What Is A Hearing Aid Prescription? Dr. Cliff Olson, Audiologist and founder of Applied Hearing Solutions in Anthem Arizona, discusses what a Hearing Loss Prescription is and why it is so important for treating hearing loss.
The first question I ask myself when it comes to recommending a hearing aid is "will this hearing aid allow me to meet your hearing loss prescription?". Only then can you start to look for other features and styles of hearing aids.
A Hearing Loss Prescription is a lot like an eyeglass prescription. Different types of vision loss require different prescriptions. You can't just take one prescriptions and fit them to everyone with hearing loss. This is the same when it comes to hearing loss. Different configurations and severity of hearing loss require different amounts of amplification.To explain a Hearing Loss Prescription on a basic level, it is a calculation of the ideal amount of amplification required at each frequency to restore audibility to certain sounds. For example, if you have more hearing loss in the higher frequencies, you would require more amplification to restore sounds you are missing in these ranges, compared to other frequencies that you have less of a hearing loss in.
The amount of amplification required in these ranges depends on a variety of factors, not just the level of loss alone. This is one of the reasons why wearing a pre-programmed hearing aid does not provide the maximum amount of benefit, because individual variations including hearing loss levels are not taken into account.
There are several different prescriptive methods used to determine your prescription for hearing aid amplification requirements.

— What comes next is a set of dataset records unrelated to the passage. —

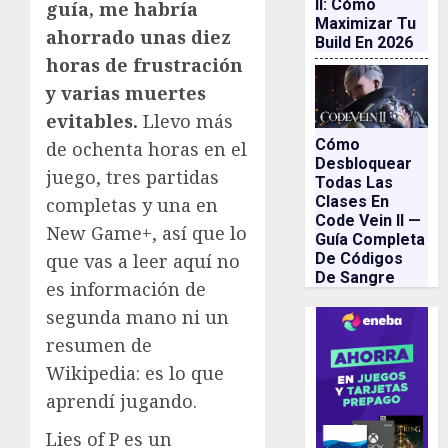
II: Cómo
guía, me habría
Maximizar Tu
ahorrado unas diez
Build En 2026
horas de frustración
y varias muertes
evitables.
Llevo más
Cómo
de ochenta horas en el
Desbloquear
juego, tres partidas
Todas Las
Clases En
completas y una en
Code Vein II —
New Game+, así que lo
Guía Completa
De Códigos
que vas a leer aquí no
De Sangre
es información de
segunda mano ni un
resumen de
Wikipedia: es lo que
aprendí jugando.
Lies of P es un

1. NAL-R - This was developed by the National Acoustics Laboratory in Australia. It is intended for use with Linear hearing aids that apply the same amount of amplification to all inputs (soft, average, loud sounds). Not many people wear Linear hearing aids anymore, but if you do, the NAL-R is the prescription for you.
2. NAL-NL2 - This was also developed by the National Acoustics Laboratory. It is the updated version of the NAL-NL1 which is intended for Non-Linear hearing aids. These devices prescribe different amounts of amplification for Soft, Average, and Loud sounds. This is the most commonly verified hearing loss prescription today.

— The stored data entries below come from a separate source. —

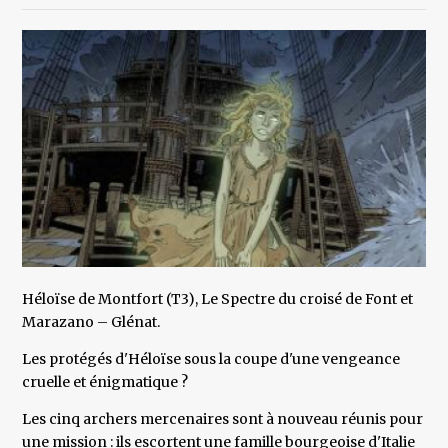
Héloïse de Montfort (T3), Le Spectre du croisé de Font et
Marazano – Glénat.
Les protégés d'Héloïse sous la coupe d'une vengeance
cruelle et énigmatique ?
Les cinq archers mercenaires sont à nouveau réunis pour
une mission : ils escortent une famille bourgeoise d'Italie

3. DSL-5 - This stands for Desired Sensation Level Version
5. This was developed based on the need for verifiable prescription for children.
However, adults can also use this prescription. Children often require more amplification than adults and ensures that they have access to sound critical for speech development. This formula results in different frequency response curves, insertion gain, and compression parameters than the NAL formulas.
4. Proprietary Manufacturers Prescriptive Methods - All hearing aid manufacturers have their own Hearing Loss Prescriptions. Phonak has its Adaptive Phonak Digital, Signia has NxFit, ReSound has Audiogram+, and Oticon has VAC+.
However, the biggest problem with these prescriptions is that they cannot be verified like the 3 previous prescriptive methods.
Remember, just because a hearing aid sounds good, doesn't mean the hearing aid is programmed correctly. Not using Real Ear Measurement results in an unverified prescription that won't let you hear your best. The calculation of a Hearing Loss Prescription is more complex than just adding volume to make things more audible.
Fortunately, there are organizations like the National Acoustics Laboratory, and individual researchers who have done extensive research to develop Hearing Loss Prescriptions that will help you hear your best.
So the next time you get a set of hearing aids programmed, be sure to ask your hearing care provider which prescriptive method they are using and why. Oh and don't forget to make sure they verify your hearing loss prescription with Real Ear Measurement.